As comissões de conciliação prévia, já autorizadas por lei, são um avanço no sentido de reduzir os conflitos entre as partes. Devemos encarar esses problemas de frente, sempre com esta premissa: não reduzir nem retirar direitos dos trabalhadores. Ao contrário, devemos ampliar os direitos dos trabalhadores ao mesmo tempo em que reduzimos o custo dos encargos sociais na folha de pessoal de uma empresa. Alguém pode pensar que estou louco, mas pelo que vejo nas empresas do meu Estado, principalmente da área rural, isso será possível, pois não há quem possa afirmar e provar que os 80% de encargos sociais depositados pelo empregador estejam beneficiando diretamente o trabalhador, que foi objeto do contrato que obriga o empregador a depositar os 80%.

O projeto de minha autoria, a que me referi, está na Comissão de Constituição, Justiça e Cidadania aguardando parecer. Não sei se já foi designado Relator, mas sei que os Senadores daquela Comissão têm interesse de analisar aquela proposta, que é específica para o trabalhador rural, até como forma de provocar um debate para que a legislação trabalhista seja analisada pelo Senado.
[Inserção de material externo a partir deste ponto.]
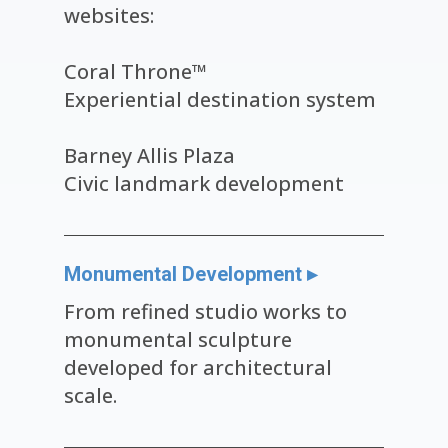
websites:
Coral Throne™
Experiential destination system
Barney Allis Plaza
Civic landmark development
Monumental Development ▸
From refined studio works to
monumental sculpture
developed for architectural
scale.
Se eu estiver equivocado, manteremos a atual legislação trabalhista, mas, pelo que tenho visto, acredito não estar. É preciso atualizar a legislação trabalhista e torná-la mais fácil de ser compreendida pelo trabalhador, eliminando, sobretudo, todos os elementos que hoje são motivadores de conflito entre os trabalhadores e os empregadores. A nova legislação trabalhista deverá ser capaz de estimular a geração de empregos, e não desestimulá-la, como faz a atual.

A Sr.ª Heloísa Helena (Bloco/PT - AL) - Permite-me um aparte, Senador Osmar Dias?

O SR. OSMAR DIAS (PSDB - PR) - Ouço V. Exª com muito prazer, Senadora Heloísa Helena.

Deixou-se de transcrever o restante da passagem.